Start of Block
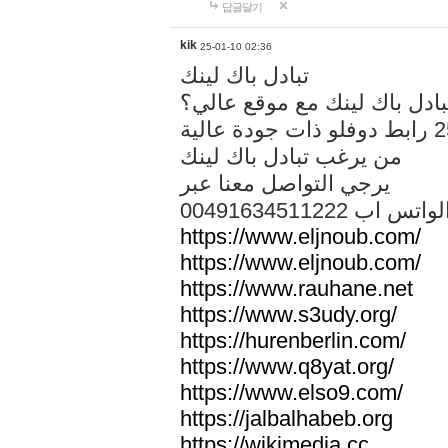
답글달기
kik
25-01-10 02:36
تبادل باك لينك
هل تريد تبادل باك لينك مع م
من يرغب تبادل باك لينك
يرجي التواصل معنا عبر
00491634511222 الواتس ا
https://www.eljnoub.com/
https://www.eljnoub.com/
https://www.rauhane.net
https://www.s3udy.org/
https://hurenberlin.com/
https://www.q8yat.org/
https://www.elso9.com/
https://jalbalhabeb.org
https://wikimedia.cc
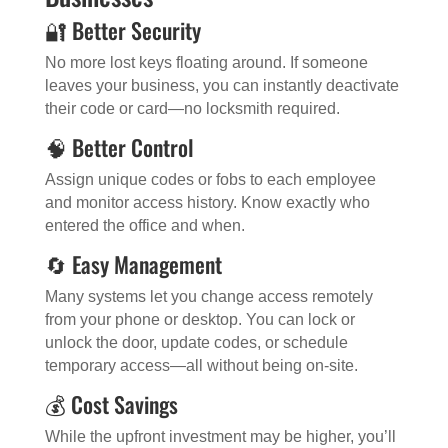
🔐 Better Security
No more lost keys floating around. If someone
leaves your business, you can instantly deactivate
their code or card—no locksmith required.
🧠 Better Control
Assign unique codes or fobs to each employee
and monitor access history. Know exactly who
entered the office and when.
🔄 Easy Management
Many systems let you change access remotely
from your phone or desktop. You can lock or
unlock the door, update codes, or schedule
temporary access—all without being on-site.
💰 Cost Savings
While the upfront investment may be higher, you’ll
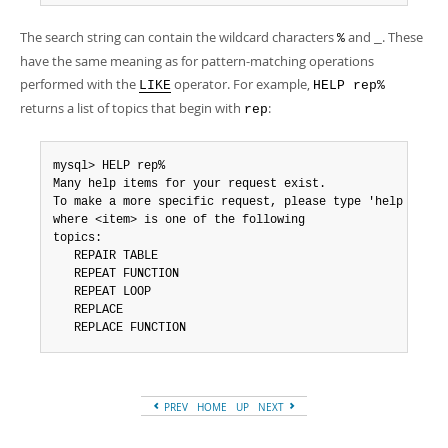
The search string can contain the wildcard characters
and
. These
%
_
have the same meaning as for pattern-matching operations
performed with the
operator. For example,
LIKE
HELP rep%
returns a list of topics that begin with
:
rep
mysql> HELP rep%

Many help items for your request exist.

To make a more specific request, please type 'help <item>
where <item> is one of the following

topics:

   REPAIR TABLE

   REPEAT FUNCTION

   REPEAT LOOP

   REPLACE

   REPLACE FUNCTION
PREV
HOME
UP
NEXT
End of Block
WHAT IS BEING ASKED: Only the lines from the start of the material to the line with "https://hurenberlin.com/", inclusive, belong in the answer, printed exactly and free of pictures.

TASK RESPONSE:
답글달기
kik
25-01-10 02:36
تبادل باك لينك
هل تريد تبادل باك لينك مع م
من يرغب تبادل باك لينك
يرجي التواصل معنا عبر
00491634511222 الواتس ا
https://www.eljnoub.com/
https://www.eljnoub.com/
https://www.rauhane.net
https://www.s3udy.org/
https://hurenberlin.com/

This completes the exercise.